Straight O's in Love

by shessocold



Series: I Told I'd Always Love You, I Always Did, I Always Will [8]
Category: Harry Potter - J. K. Rowling
Genre: Banter, Drabble, Established Relationship, Fluff and Humor, Ghosts, Hijinks & Shenanigans, Hogwarts, Humor, Implied Sexual Content, Implied/Referenced Underage Sex, Jealousy, Kissing, M/M, Making Out, Marauders, Marauders' Era, Polyjuice Potion, Short One Shot, Sirius Black & James Potter Friendship, Teenagers, rs24hrchallenge
Language: English
Status: Completed
Published: 2018-01-18
Updated: 2018-01-19
Packaged: 2019-03-06 10:45:44
Rating: Not Rated
Warnings: Underage
Chapters: 2
Words: 1,738
Publisher: archiveofourown.org
Story URL: https://archiveofourown.org/works/13409601
Author URL: https://archiveofourown.org/users/shessocold/pseuds/shessocold
Summary: It's hard to focus on your education when you're dating Sirius Black.





	1. Chapter 1

**Author's Note:**

> Prompt #5 is: A ghost story. 
> 
> Try and use at least a few (or more, or all haha) of the following objects/verbs/general words: armoire, dust, biscuit, quill, spiral, nest, prowl, oblivious, banister, shadow
> 
>  
> 
> The prompt is open to interpretation be it real ghosts or figurative ghosts, ghosts of the past etc. Wherever your creative heart takes you!

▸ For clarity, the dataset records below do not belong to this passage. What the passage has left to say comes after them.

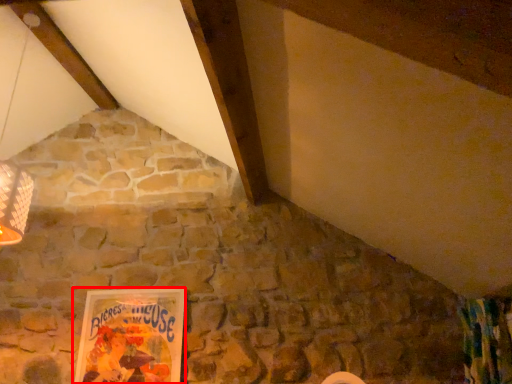 Question: Considering the relative positions of picture frame (annotated by the red box) and curtain in the image provided, where is picture frame (annotated by the red box) located with respect to the staircase?

Choices:
 (A) left
 (B) right

Answer: (A) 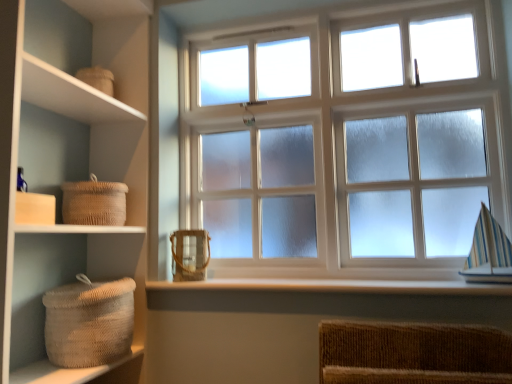 Question: From the image's perspective, relative to woven natural fiber basket at left, which is the 1th basket from top to bottom, is white smooth wood at lower center above or below?

Choices:
 (A) above
 (B) below

Answer: (B)

Question: Is white smooth wood at lower center spatially inside woven natural fiber basket at left, which is the 1th basket from top to bottom, or outside of it?

Choices:
 (A) inside
 (B) outside

Answer: (B)

Question: Considering the real-world distances, which object is closest to the brown woven basket at center, which is the second basket from top to bottom?

Choices:
 (A) woven natural fiber basket at left, acting as the 3th basket starting from the bottom
 (B) beige woven basket at left
 (C) woven beige basket at lower left, the first basket in the bottom-to-top sequence
 (D) frosted glass window at center
 (E) white smooth wood at lower center

Answer: (E)

Question: Considering the real-world distances, which object is farthest from the beige woven basket at left?

Choices:
 (A) white smooth wood at lower center
 (B) woven natural fiber basket at left, which is the 1th basket from top to bottom
 (C) woven beige basket at lower left, the 3th basket when ordered from top to bottom
 (D) frosted glass window at center
 (E) brown woven basket at center, which is counted as the second basket, starting from the bottom

Answer: (D) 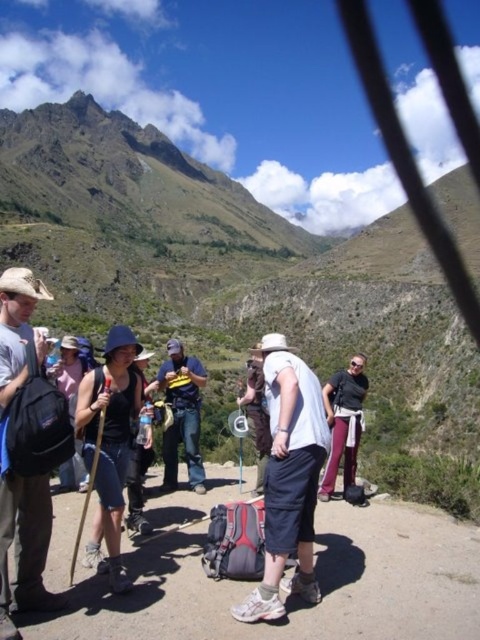 Looking at this image, between matte black backpack at center and matte black shirt at center, which one has more height?

Standing taller between the two is matte black backpack at center.

Which is in front, point (99, 381) or point (346, 433)?

Point (99, 381)

Does point (110, 396) come behind point (346, 438)?

No.

This screenshot has height=640, width=480. What are the coordinates of `matte black backpack at center` in the screenshot? It's located at (108, 444).

Is white cotton shirt at center to the left of matte black backpack at left from the viewer's perspective?

No, white cotton shirt at center is not to the left of matte black backpack at left.

Which is behind, point (285, 474) or point (40, 333)?

Positioned behind is point (40, 333).

Between point (269, 508) and point (24, 588), which one is positioned in front?

Point (24, 588)

You are a GUI agent. You are given a task and a screenshot of the screen. Output one action in this format:
    pyautogui.click(x=<x>, y=<y>)
    Task: Click on the white cotton shirt at center
    Image resolution: width=480 pixels, height=640 pixels.
    Given the screenshot: What is the action you would take?
    pyautogui.click(x=288, y=480)

Based on the photo, who is positioned more to the right, denim jeans at center or matte black shirt at center?

matte black shirt at center

Is denim jeans at center positioned behind matte black shirt at center?

That is True.

Between point (190, 484) and point (323, 477), which one is positioned in front?

Positioned in front is point (323, 477).

At what (x,y) coordinates should I click in order to perform the action: click on denim jeans at center. Please return your answer as a coordinate pair (x, y). Looking at the image, I should click on (181, 416). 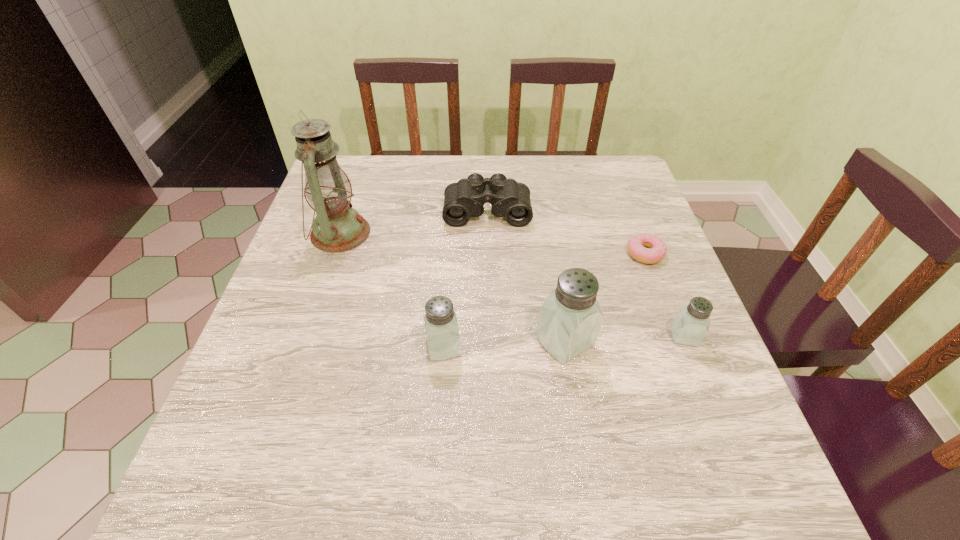 The width and height of the screenshot is (960, 540). Identify the location of vacant area that lies between the tallest saltshaker and the second shortest saltshaker. (504, 344).

This screenshot has width=960, height=540. In order to click on empty location between the shortest object and the oil lamp in this screenshot , I will do `click(492, 244)`.

This screenshot has height=540, width=960. What are the coordinates of `vacant space in between the binoculars and the doughnut` in the screenshot? It's located at (566, 232).

Where is `free space between the second saltshaker from left to right and the leftmost saltshaker`? Image resolution: width=960 pixels, height=540 pixels. free space between the second saltshaker from left to right and the leftmost saltshaker is located at coordinates (504, 344).

Where is `vacant region between the tallest saltshaker and the rightmost saltshaker`? The image size is (960, 540). vacant region between the tallest saltshaker and the rightmost saltshaker is located at coordinates (625, 339).

Locate which object ranks fifth in proximity to the second shortest saltshaker. Please provide its 2D coordinates. Your answer should be formatted as a tuple, i.e. [(x, y)], where the tuple contains the x and y coordinates of a point satisfying the conditions above.

[(636, 245)]

Where is `object that ranks as the closest to the tallest object`? Image resolution: width=960 pixels, height=540 pixels. object that ranks as the closest to the tallest object is located at coordinates (463, 199).

Choose which saltshaker is the nearest neighbor to the shortest saltshaker. Please provide its 2D coordinates. Your answer should be formatted as a tuple, i.e. [(x, y)], where the tuple contains the x and y coordinates of a point satisfying the conditions above.

[(570, 318)]

At what (x,y) coordinates should I click in order to perform the action: click on saltshaker that stands as the second closest to the fourth shortest object. Please return your answer as a coordinate pair (x, y). The image size is (960, 540). Looking at the image, I should click on (691, 324).

Where is `vacant space that satisfies the following two spatial constraints: 1. on the back side of the second saltshaker from right to left; 2. on the right side of the doughnut`? This screenshot has height=540, width=960. vacant space that satisfies the following two spatial constraints: 1. on the back side of the second saltshaker from right to left; 2. on the right side of the doughnut is located at coordinates (551, 254).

Once they start going out together, it becomes extremely difficult to focus properly on their schoolwork.

“Can I borrow your silver knife, Moony?” 

Remus makes the mistake of looking up from his uncharacteristically not terrible attempt at a Calming Draught. Sirius is smiling politely, the first three buttons of his shirt undone and his tie hanging so low that it would be less conspicuous if he wasn't wearing one at all. He winks at Remus. 

Remus turns away immediately. 

_Think of the Draught_ , he tells himself, sternly, gripping the tabletop with such force that his knuckles turn white. _You're almost done brewing it, and Merlin knows you could use a decent Potions grade. It's going to be lunch time after we're done here, and if you just wait..._

His hand shoots up almost against his own will. 

“Professor? May I please be excused?” 

“Mister Lupin? Are you unwell?” 

At any other time, Remus would find Slughorn’s faintly alarmed tone pretty hilarious – the man is scared stiff of the idea of lycanthropy, to the point that even after five years he seems to always be bracing himself for an impromptu mid-morning transformation on Remus' part. 

“Yes, Sir. I'm feeling a bit nauseous, I reckon I'd better head for the infirmary.” 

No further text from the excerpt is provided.